## Exercise directions
Print the data exactly. Pictures stay out.

Supplied material Block Start

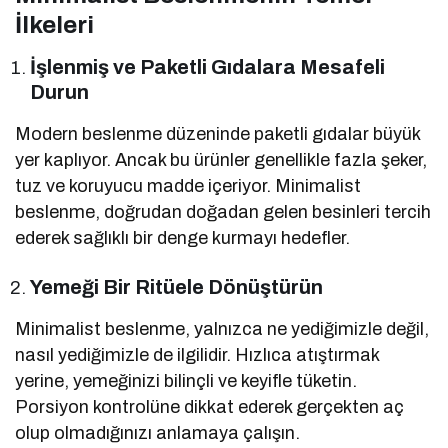
İlkeleri
İşlenmiş ve Paketli Gıdalara Mesafeli
Durun
Modern beslenme düzeninde paketli gıdalar büyük
yer kaplıyor. Ancak bu ürünler genellikle fazla şeker,
tuz ve koruyucu madde içeriyor. Minimalist
beslenme, doğrudan doğadan gelen besinleri tercih
ederek sağlıklı bir denge kurmayı hedefler.
Yemeği Bir Ritüele Dönüştürün
Minimalist beslenme, yalnızca ne yediğimizle değil,
nasıl yediğimizle de ilgilidir. Hızlıca atıştırmak
yerine, yemeğinizi bilinçli ve keyifle tüketin.
Porsiyon kontrolüne dikkat ederek gerçekten aç
olup olmadığınızı anlamaya çalışın.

Supplied material Block End

## Exercise response
İlkeleri
İşlenmiş ve Paketli Gıdalara Mesafeli
Durun
Modern beslenme düzeninde paketli gıdalar büyük
yer kaplıyor. Ancak bu ürünler genellikle fazla şeker,
tuz ve koruyucu madde içeriyor. Minimalist
beslenme, doğrudan doğadan gelen besinleri tercih
ederek sağlıklı bir denge kurmayı hedefler.
Yemeği Bir Ritüele Dönüştürün
Minimalist beslenme, yalnızca ne yediğimizle değil,
nasıl yediğimizle de ilgilidir. Hızlıca atıştırmak
yerine, yemeğinizi bilinçli ve keyifle tüketin.
Porsiyon kontrolüne dikkat ederek gerçekten aç
olup olmadığınızı anlamaya çalışın.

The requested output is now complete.